-- SOURCE MATERIAL follows --

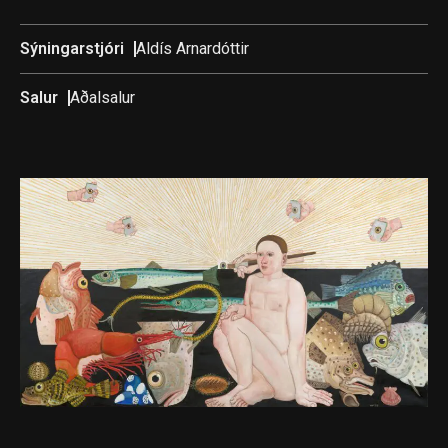
Sýningarstjóri
Aldís Arnardóttir
Salur
Aðalsalur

-- SOURCE MATERIAL concluded --

All of the data needs repeating exactly, but the pictures do not.

**ANSWER FOR THIS EXERCISE**:
Sýningarstjóri
Aldís Arnardóttir
Salur
Aðalsalur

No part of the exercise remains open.